1903 Holsman Model 3 High-Wheel Runabout
Sold For $29,700Inclusive of applicable buyer's fee.
RM | Auctions - HERSHEY 10 - 11 OCTOBER 2019 - The Merrick Auto Museum Collection
- Iconic high-wheel Holsman
- Fascinating canvas-chain drive
- Authentically restored
Henry K. Holsman and his associate C.H. Bryan formed the Holsman Automobile Company in Chicago in 1903. Their car was immediately popular. High-wheel automobiles appealed to Midwestern farmers, as they could ride over most types of terrain and move easily through high water. The first Holsmans used 7/8-inch manila rope for drive belts, but this was problematic in wet weather, so eventually a canvas-covered chain was devised.
Unlike other high-wheel manufacturers, Holsman did not evolve into what became conventional car design, with smaller wheels and pneumatic tires.
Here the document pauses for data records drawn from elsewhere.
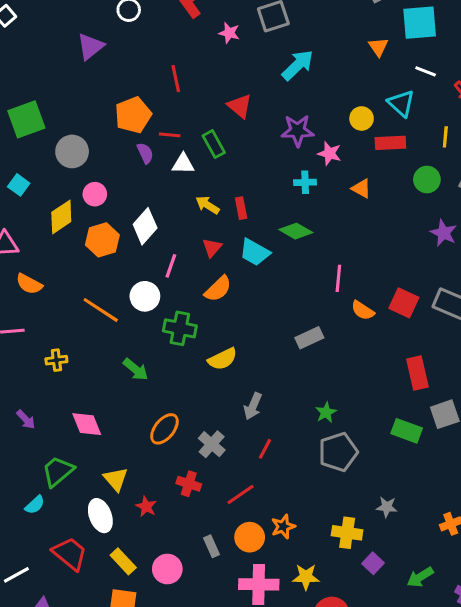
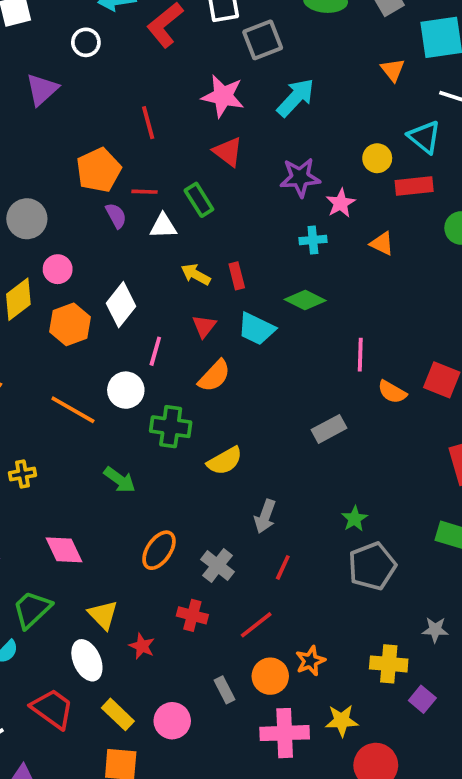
pink star: (229, 33) -> (223, 96), moved, size x1.6
pink star: (329, 153) -> (341, 203), turned 30

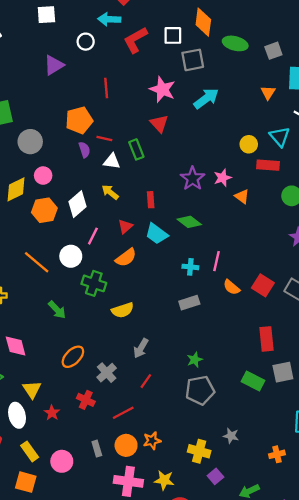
red line: (148, 123) -> (106, 88), moved
purple star: (300, 177) -> (193, 179), moved, turned 30
pink star: (341, 203) -> (223, 178), moved
cyan cross: (313, 240) -> (190, 267), moved
yellow arrow: (196, 274) -> (110, 192), moved

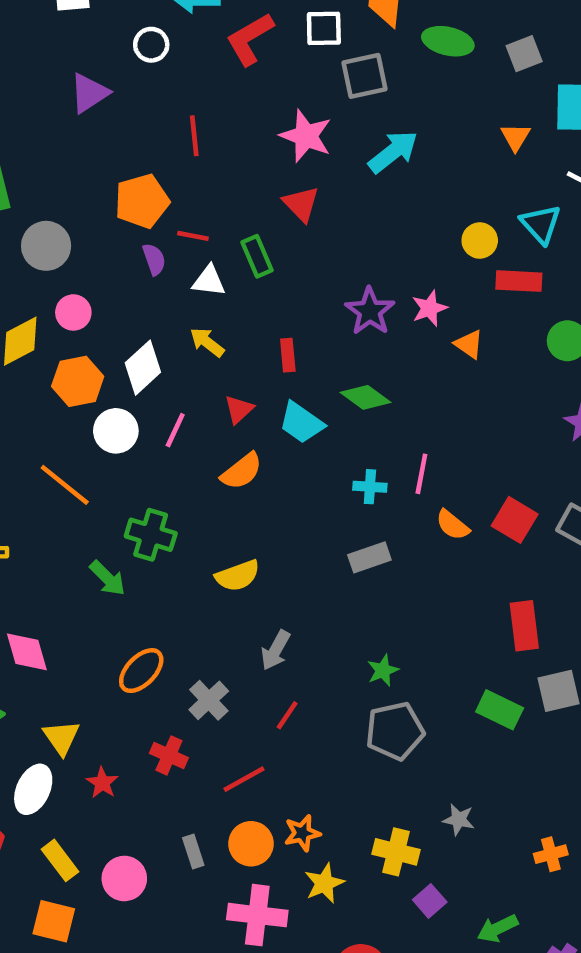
white circle: (71, 256) -> (116, 431), moved
green cross: (94, 283) -> (151, 535), moved
white ellipse: (17, 415) -> (33, 789), turned 40
yellow star: (164, 480) -> (324, 883), moved, turned -30

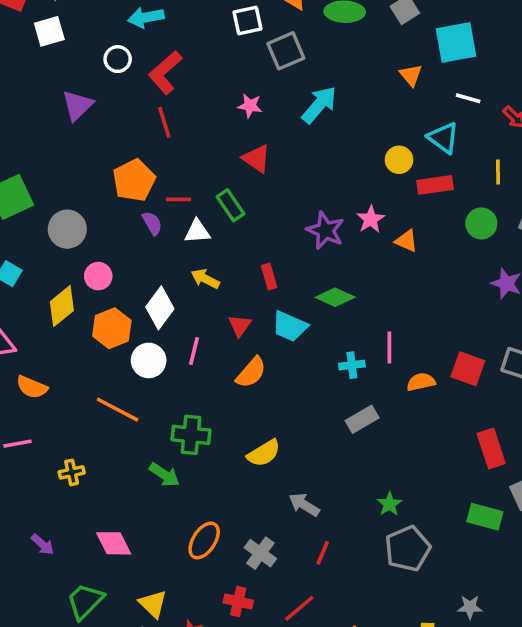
red L-shape: (250, 39) -> (165, 73), moved
pink star: (306, 136) -> (250, 106), size x0.6
orange semicircle: (453, 525) -> (421, 382), turned 140
gray arrow: (276, 650) -> (304, 505), turned 104

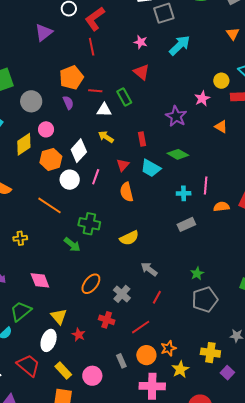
pink star: (371, 219) -> (202, 99), moved
purple semicircle: (152, 223) -> (68, 103), moved
orange semicircle: (251, 372) -> (127, 192), turned 120

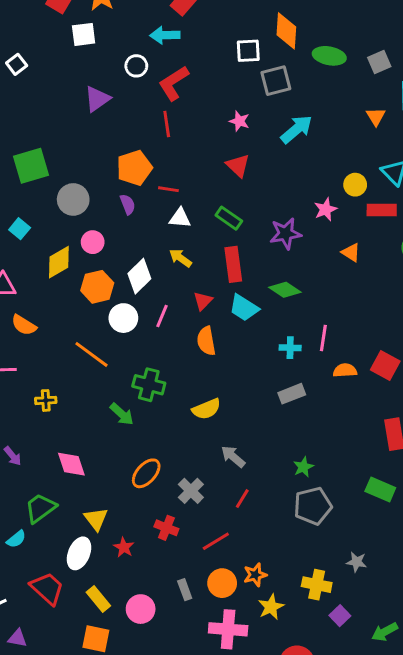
green rectangle: (124, 97) -> (229, 218), moved, turned -30
purple star: (176, 116) -> (286, 234), turned 30
red rectangle: (142, 139) -> (233, 264), size x1.6

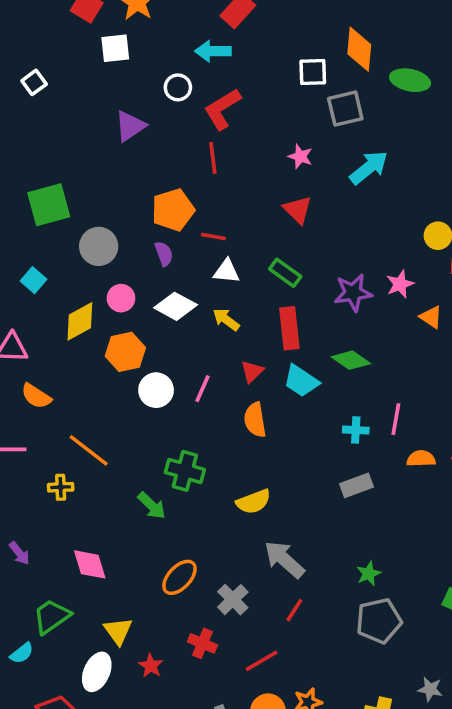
pink star: (325, 209) -> (400, 284), moved
white diamond: (139, 276) -> (176, 306), moved, turned 72
orange line: (92, 354) -> (89, 450), moved
gray arrow: (233, 457) -> (284, 559), size x1.4

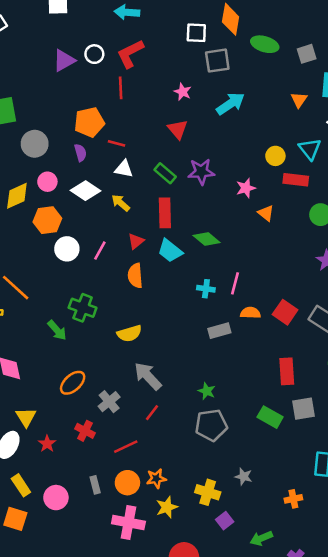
white circle: (178, 87) -> (94, 54), moved
purple star: (353, 293) -> (201, 172), moved
gray rectangle: (356, 485) -> (219, 331), moved
green star: (369, 574) -> (207, 391), turned -30

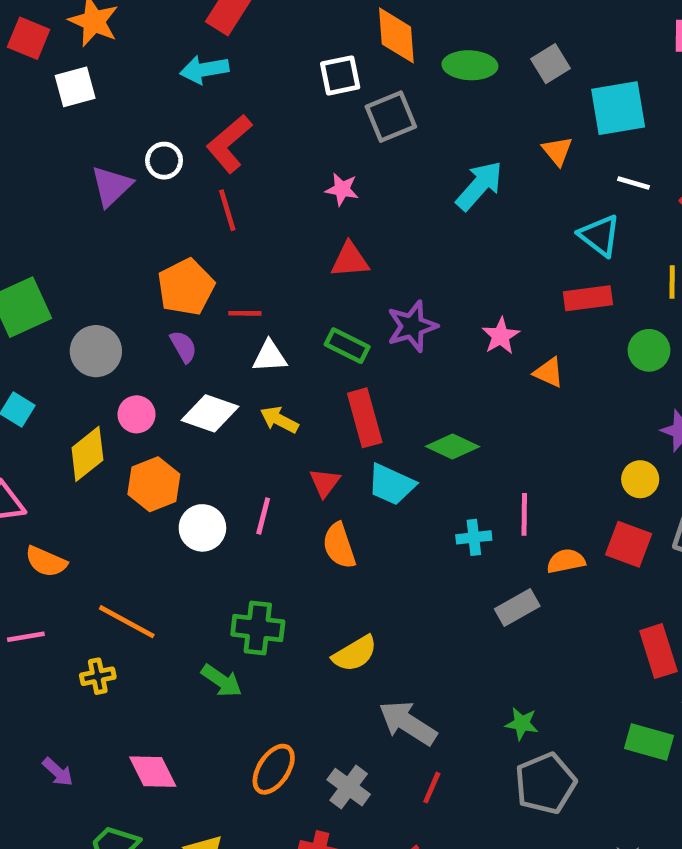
cyan arrow: (231, 104) -> (479, 186), moved
red triangle: (178, 129) -> (350, 260), turned -40
yellow circle: (275, 156) -> (640, 479), moved

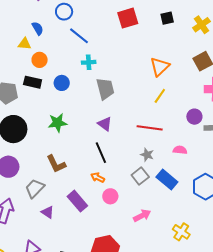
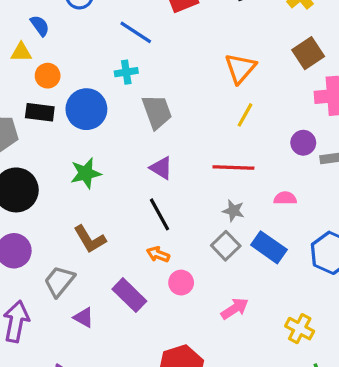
blue line: (79, 36) -> (136, 32), moved
blue circle: (62, 83) -> (86, 109), size x1.6

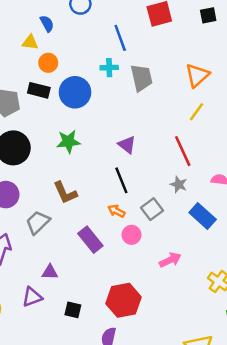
blue line: (136, 32) -> (120, 38), turned 30
gray trapezoid: (157, 112) -> (142, 78), moved
red line: (233, 167) -> (183, 151), turned 56
gray square: (226, 246) -> (152, 209), moved
purple triangle: (84, 317) -> (50, 272), moved, turned -35

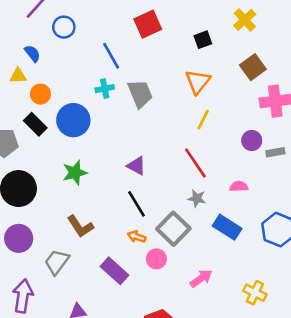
black square: (208, 15) -> (203, 40), moved
black rectangle: (39, 90) -> (35, 124), turned 40
gray square: (152, 209) -> (173, 229), size x1.4

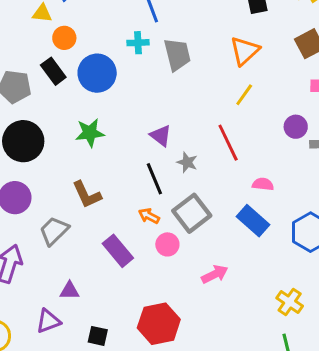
pink semicircle: (239, 186) -> (263, 184), moved
gray star: (197, 198) -> (187, 162), moved
yellow cross: (255, 293) -> (290, 302), moved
Henry Holsman stuck to high-wheelers exclusively, and his company was in receivership by 1910. He made another attempt at a high-wheeler with the Independent Harvester in nearby Plano, Illinois, in 1911, but found even less success.
The wheels are immense, standing near shoulder high, and the car towers over them. The tires are thin, solid rubber bands, which leave the springs to soak up most of the shock. The hand-operated brake shoes rub directly on the tires. The body is painted black, with maroon moldings that match the wheel spokes. The lighting, all brass, comprises a single center-mounted headlight, two high-mounted carriage lights, and a taillight. Authentically restored, it is correct in every way. The car has the later drive belts, made of chain with a canvas covering. There is a gear transmission giving two speeds forward, but the vehicle must be stopped to change between them.
High-wheel automobiles are the true horseless carriages. Few in number now and almost never seen on the road, they demonstrate what it was like in the very early days of motoring history.
This Holsman is an excellent example and will turn heads wherever it goes.
Please note that this vehicle is offered on a bill of sale.